# Grr... It's the little things that are frustrating with vehicles!



## KaeJS (Sep 28, 2010)

So, I've got an appointment to get my oil changed tomorrow. Also, I am getting new racing tires and brakes put on the car on Saturday, along with some new bushings for suspension.

I get in my car tonight after leaving my friends house and....

The gauge cluster has a lightbulb burnt out right behind my tachometer. 

What a pain in the *** job that is to fix!
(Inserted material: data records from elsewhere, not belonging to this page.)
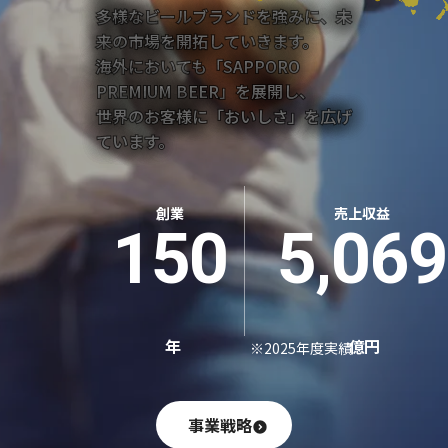
多様なビールブランドを強みに、未
来の市場を開拓していきます。
海外においても「SAPPORO
PREMIUM BEER」を展開し、
世界のお客様に「おいしさ」を広げ
ています。
創業
売上収益
150
5,069
年
億円
※2025年度実績
事業戦略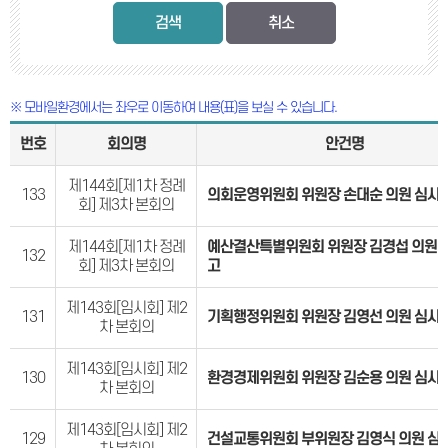
검색
※ 모바일환경에서는 좌우로 이동하여 내용(표)을 보실 수 있습니다.
번호
회의명
안건명
제144회[제1차 정례
133
의회운영위원회 위원장 손대순 의원 심사
회] 제3차 본회의
제144회[제1차 정례
예산결산특별위원회 위원장 김경섭 의원 
132
회] 제3차 본회의
고
제143회[임시회] 제2
131
기획행정위원회 위원장 김영선 의원 심사
차 본회의
제143회[임시회] 제2
130
환경경제위원회 위원장 김순용 의원 심사
차 본회의
제143회[임시회] 제2
129
건설교통위원회 부위원장 김영식 의원 심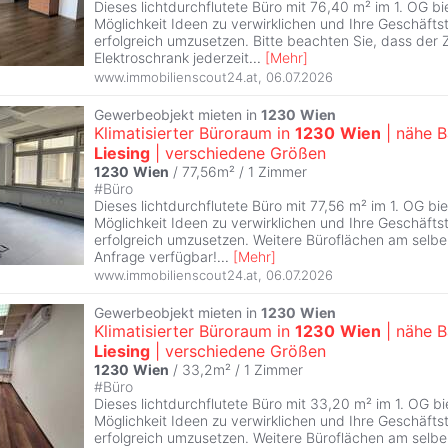
Dieses lichtdurchflutete Büro mit 76,40 m² im 1. OG bi
Möglichkeit Ideen zu verwirklichen und Ihre Geschäftst
erfolgreich umzusetzen. Bitte beachten Sie, dass der
Elektroschrank jederzeit
...
[
Mehr
]
www.immobilienscout24.at
,
06.07.2026
Gewerbeobjekt mieten in
1230
Wien
Klimatisierter Büroraum in
1230
Wien
| nähe 
Liesing
| verschiedene Größen
1230
Wien
/ 77,56m² /
1 Zimmer
#
Büro
Dieses lichtdurchflutete Büro mit 77,56 m² im 1. OG bie
Möglichkeit Ideen zu verwirklichen und Ihre Geschäftst
erfolgreich umzusetzen. Weitere Büroflächen am selbe
Anfrage verfügbar!
...
[
Mehr
]
www.immobilienscout24.at
,
06.07.2026
Gewerbeobjekt mieten in
1230
Wien
Klimatisierter Büroraum in
1230
Wien
| nähe 
Liesing
| verschiedene Größen
1230
Wien
/ 33,2m² /
1 Zimmer
#
Büro
Dieses lichtdurchflutete Büro mit 33,20 m² im 1. OG bi
Möglichkeit Ideen zu verwirklichen und Ihre Geschäftst
erfolgreich umzusetzen. Weitere Büroflächen am selbe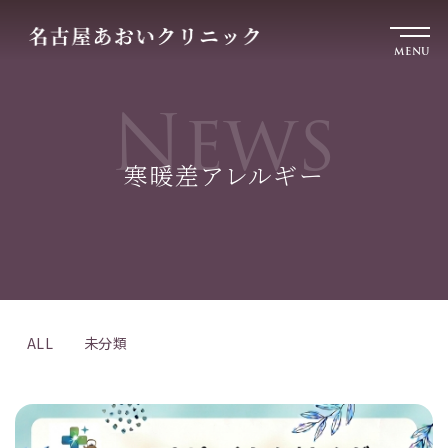
MENU
News
寒暖差アレルギー
ALL
未分類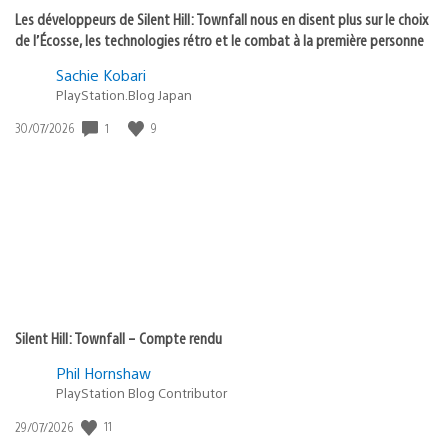
Les développeurs de Silent Hill: Townfall nous en disent plus sur le choix
de l’Écosse, les technologies rétro et le combat à la première personne
Sachie Kobari
PlayStation.Blog Japan
1
9
Date
30/07/2026
de
publication
:
Silent Hill: Townfall – Compte rendu
Phil Hornshaw
PlayStation Blog Contributor
11
Date
29/07/2026
de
Anyone in the GTA wanna do it for me? I'll buy ya a case of beer.


----------



## DanFo (Apr 9, 2011)

yikes a.... 2 dollar part but the labour's prob $70


----------



## KaeJS (Sep 28, 2010)

Yeah. 

a 194 bulb is like $1.50

.......and to take apart the whole dash and rip out the cluster is probably an hour in labour... i'd say its a $105 job 

I'm the type of person that would pay the $105 even though I could fix it myself.
I love my car, I really do. But I HATE working on cars lol


----------



## Jungle (Feb 17, 2010)

I've taken the dash board out of my old honda a few times and it's a big job. So many wires and hook ups, vents, tight space. 

It probably went out beacuse your car is modified and is shaking the filiment in the light. 

On a side note, I built a bicycle last week for a case of beer. I will work for beer and food, lol


----------



## KaeJS (Sep 28, 2010)

Jungle said:


> It probably went out beacuse your car is modified and is shaking the filiment in the light.
> 
> On a side note, I built a bicycle last week for a case of beer. I will work for beer and food, lol


I wouldn't doubt that it came loose due to my car shaking rapidly because of my motor mounts. Maybe it will "magically" fall back into place over night. I already tried hitting the dash a few times.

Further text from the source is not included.